# Try it
The reply is a verbatim copy of the listing below with its images dropped.

"""

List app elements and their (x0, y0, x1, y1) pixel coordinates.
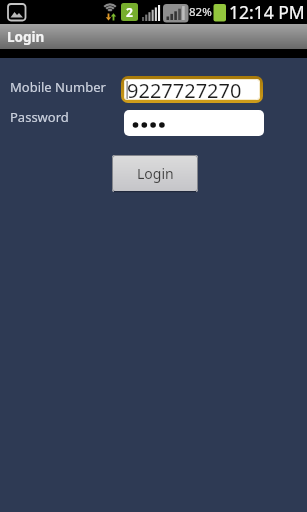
staticText: 2 (126, 4, 133, 20)
staticText: Password (10, 108, 69, 123)
button[interactable]: Login (112, 155, 198, 192)
button[interactable]: 9227727270 (121, 76, 263, 103)
staticText: 9227727270 (127, 77, 242, 98)
staticText: Login (137, 164, 174, 183)
button[interactable] (124, 110, 264, 136)
staticText: 12:14 PM (229, 0, 305, 23)
staticText: Mobile Number (10, 78, 106, 93)
staticText: 82% (189, 4, 212, 20)
staticText: Login (7, 28, 45, 46)
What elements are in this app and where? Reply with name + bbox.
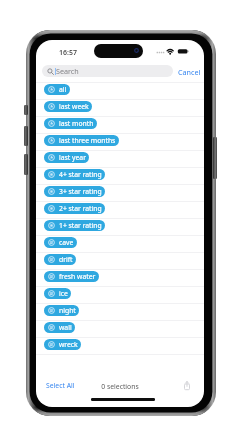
staticText: wreck (59, 340, 78, 349)
staticText: last three months (59, 136, 116, 145)
staticText: ice (59, 289, 68, 298)
button[interactable]: last week (36, 99, 204, 116)
staticText: drift (59, 255, 73, 264)
button[interactable]: 2+ star rating (36, 201, 204, 218)
button[interactable]: Search (42, 65, 173, 77)
staticText: last year (59, 153, 86, 162)
staticText: last week (59, 102, 89, 111)
button[interactable]: 4+ star rating (36, 167, 204, 184)
staticText: 3+ star rating (59, 187, 102, 196)
button[interactable]: ice (36, 286, 204, 303)
staticText: 4+ star rating (59, 170, 102, 179)
staticText: 0 selections (36, 382, 204, 391)
button[interactable]: 3+ star rating (36, 184, 204, 201)
staticText: all (59, 85, 67, 94)
button[interactable]: Select All (46, 379, 77, 391)
button[interactable]: fresh water (36, 269, 204, 286)
staticText: 1+ star rating (59, 221, 102, 230)
staticText: Search (56, 66, 79, 76)
staticText: 16:57 (59, 48, 77, 58)
button[interactable]: drift (36, 252, 204, 269)
button[interactable]: cave (36, 235, 204, 252)
staticText: 2+ star rating (59, 204, 102, 213)
staticText: Select All (46, 381, 75, 390)
button[interactable]: night (36, 303, 204, 320)
staticText: night (59, 306, 76, 315)
staticText: last month (59, 119, 94, 128)
staticText: Cancel (178, 67, 201, 77)
button[interactable]: last year (36, 150, 204, 167)
button[interactable]: wall (36, 320, 204, 337)
button[interactable]: wreck (36, 337, 204, 354)
button[interactable]: Share (181, 378, 193, 393)
button[interactable]: Cancel (176, 64, 202, 79)
staticText: fresh water (59, 272, 96, 281)
button[interactable]: last month (36, 116, 204, 133)
staticText: wall (59, 323, 72, 332)
staticText: cave (59, 238, 74, 247)
button[interactable]: last three months (36, 133, 204, 150)
button[interactable]: all (36, 82, 204, 99)
button[interactable]: 1+ star rating (36, 218, 204, 235)
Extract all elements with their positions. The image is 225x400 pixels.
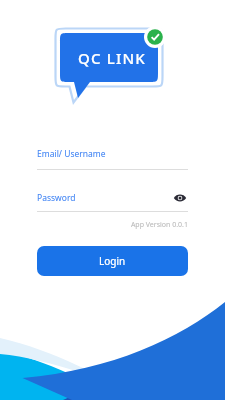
button[interactable]: Password: [37, 190, 188, 212]
staticText: Password: [37, 192, 76, 204]
staticText: QC LINK: [78, 48, 147, 68]
button[interactable]: Login: [37, 246, 188, 276]
staticText: Login: [99, 254, 126, 268]
staticText: App Version 0.0.1: [37, 220, 188, 230]
button[interactable]: Email/ Username: [37, 148, 188, 170]
button[interactable]: Show password: [172, 190, 188, 206]
staticText: Email/ Username: [37, 148, 106, 160]
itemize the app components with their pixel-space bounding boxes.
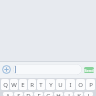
button[interactable]: A	[3, 92, 13, 96]
button[interactable]: J	[64, 92, 73, 96]
staticText: G	[46, 92, 51, 96]
staticText: K	[77, 92, 81, 96]
button[interactable]: D	[24, 92, 33, 96]
button[interactable]: F	[34, 92, 43, 96]
button[interactable]: T	[37, 79, 45, 90]
button[interactable]: E	[19, 79, 27, 90]
staticText: J	[68, 92, 70, 96]
button[interactable]: S	[14, 92, 23, 96]
button[interactable]: W	[10, 79, 18, 90]
button[interactable]: H	[54, 92, 63, 96]
staticText: D	[26, 92, 31, 96]
staticText: R	[30, 81, 34, 89]
button[interactable]: K	[74, 92, 83, 96]
staticText: Y	[49, 81, 53, 89]
button[interactable]: R	[28, 79, 36, 90]
button[interactable]: Add attachment	[2, 65, 11, 74]
staticText: A	[6, 92, 10, 96]
staticText: T	[39, 81, 43, 89]
staticText: F	[37, 92, 41, 96]
staticText: H	[56, 92, 61, 96]
button[interactable]: L	[84, 92, 93, 96]
button[interactable]	[13, 64, 82, 75]
button[interactable]: P	[86, 79, 95, 90]
staticText: Send	[84, 68, 94, 73]
staticText: U	[58, 81, 63, 89]
staticText: I	[69, 81, 72, 89]
button[interactable]: Q	[1, 79, 9, 90]
staticText: E	[21, 81, 25, 89]
button[interactable]: U	[56, 79, 65, 90]
staticText: L	[87, 92, 91, 96]
button[interactable]: Send	[84, 67, 94, 73]
staticText: O	[78, 81, 83, 89]
staticText: S	[17, 92, 21, 96]
staticText: Q	[3, 81, 8, 89]
button[interactable]: Y	[46, 79, 55, 90]
button[interactable]: I	[66, 79, 75, 90]
button[interactable]: O	[76, 79, 85, 90]
staticText: P	[89, 81, 93, 89]
button[interactable]: G	[44, 92, 53, 96]
staticText: W	[11, 81, 17, 89]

"""

# Task response
List app elements and their (x0, y0, x1, y1) pixel coordinates.
staticText: 2 (126, 4, 133, 20)
staticText: Password (10, 108, 69, 123)
button[interactable]: Login (112, 155, 198, 192)
button[interactable]: 9227727270 (121, 76, 263, 103)
staticText: 9227727270 (127, 77, 242, 98)
staticText: Login (137, 164, 174, 183)
button[interactable] (124, 110, 264, 136)
staticText: 12:14 PM (229, 0, 305, 23)
staticText: Mobile Number (10, 78, 106, 93)
staticText: 82% (189, 4, 212, 20)
staticText: Login (7, 28, 45, 46)
What elements are in this app and where? Reply with name + bbox.
staticText: wreck (59, 340, 78, 349)
staticText: last three months (59, 136, 116, 145)
staticText: ice (59, 289, 68, 298)
button[interactable]: last week (36, 99, 204, 116)
staticText: drift (59, 255, 73, 264)
button[interactable]: 2+ star rating (36, 201, 204, 218)
button[interactable]: Search (42, 65, 173, 77)
staticText: last year (59, 153, 86, 162)
staticText: last week (59, 102, 89, 111)
button[interactable]: 4+ star rating (36, 167, 204, 184)
staticText: 3+ star rating (59, 187, 102, 196)
button[interactable]: ice (36, 286, 204, 303)
staticText: 4+ star rating (59, 170, 102, 179)
staticText: 0 selections (36, 382, 204, 391)
button[interactable]: 3+ star rating (36, 184, 204, 201)
staticText: all (59, 85, 67, 94)
button[interactable]: Select All (46, 379, 77, 391)
button[interactable]: fresh water (36, 269, 204, 286)
staticText: 1+ star rating (59, 221, 102, 230)
staticText: Search (56, 66, 79, 76)
staticText: 16:57 (59, 48, 77, 58)
button[interactable]: drift (36, 252, 204, 269)
button[interactable]: cave (36, 235, 204, 252)
staticText: 2+ star rating (59, 204, 102, 213)
staticText: Select All (46, 381, 75, 390)
button[interactable]: night (36, 303, 204, 320)
staticText: night (59, 306, 76, 315)
staticText: last month (59, 119, 94, 128)
staticText: Cancel (178, 67, 201, 77)
button[interactable]: last year (36, 150, 204, 167)
button[interactable]: wall (36, 320, 204, 337)
button[interactable]: wreck (36, 337, 204, 354)
button[interactable]: Share (181, 378, 193, 393)
button[interactable]: Cancel (176, 64, 202, 79)
staticText: fresh water (59, 272, 96, 281)
button[interactable]: last month (36, 116, 204, 133)
staticText: wall (59, 323, 72, 332)
staticText: cave (59, 238, 74, 247)
button[interactable]: last three months (36, 133, 204, 150)
button[interactable]: all (36, 82, 204, 99)
button[interactable]: 1+ star rating (36, 218, 204, 235)
Extract all elements with their positions. The image is 225x400 pixels.
button[interactable]: Password: [37, 190, 188, 212]
staticText: Password: [37, 192, 76, 204]
staticText: QC LINK: [78, 48, 147, 68]
button[interactable]: Login: [37, 246, 188, 276]
staticText: Login: [99, 254, 126, 268]
staticText: App Version 0.0.1: [37, 220, 188, 230]
button[interactable]: Email/ Username: [37, 148, 188, 170]
button[interactable]: Show password: [172, 190, 188, 206]
staticText: Email/ Username: [37, 148, 106, 160]
itemize the app components with their pixel-space bounding boxes.
button[interactable]: A	[3, 92, 13, 96]
button[interactable]: J	[64, 92, 73, 96]
staticText: G	[46, 92, 51, 96]
staticText: K	[77, 92, 81, 96]
button[interactable]: D	[24, 92, 33, 96]
button[interactable]: F	[34, 92, 43, 96]
button[interactable]: T	[37, 79, 45, 90]
button[interactable]: E	[19, 79, 27, 90]
staticText: J	[68, 92, 70, 96]
button[interactable]: S	[14, 92, 23, 96]
button[interactable]: W	[10, 79, 18, 90]
button[interactable]: H	[54, 92, 63, 96]
staticText: D	[26, 92, 31, 96]
staticText: R	[30, 81, 34, 89]
button[interactable]: K	[74, 92, 83, 96]
staticText: Y	[49, 81, 53, 89]
button[interactable]: R	[28, 79, 36, 90]
button[interactable]: Add attachment	[2, 65, 11, 74]
staticText: A	[6, 92, 10, 96]
staticText: T	[39, 81, 43, 89]
staticText: F	[37, 92, 41, 96]
staticText: H	[56, 92, 61, 96]
button[interactable]: L	[84, 92, 93, 96]
button[interactable]	[13, 64, 82, 75]
button[interactable]: P	[86, 79, 95, 90]
staticText: Send	[84, 68, 94, 73]
staticText: U	[58, 81, 63, 89]
staticText: I	[69, 81, 72, 89]
button[interactable]: Q	[1, 79, 9, 90]
staticText: E	[21, 81, 25, 89]
button[interactable]: U	[56, 79, 65, 90]
staticText: L	[87, 92, 91, 96]
button[interactable]: Send	[84, 67, 94, 73]
staticText: O	[78, 81, 83, 89]
staticText: S	[17, 92, 21, 96]
staticText: Q	[3, 81, 8, 89]
button[interactable]: Y	[46, 79, 55, 90]
button[interactable]: I	[66, 79, 75, 90]
button[interactable]: O	[76, 79, 85, 90]
staticText: P	[89, 81, 93, 89]
button[interactable]: G	[44, 92, 53, 96]
staticText: W	[11, 81, 17, 89]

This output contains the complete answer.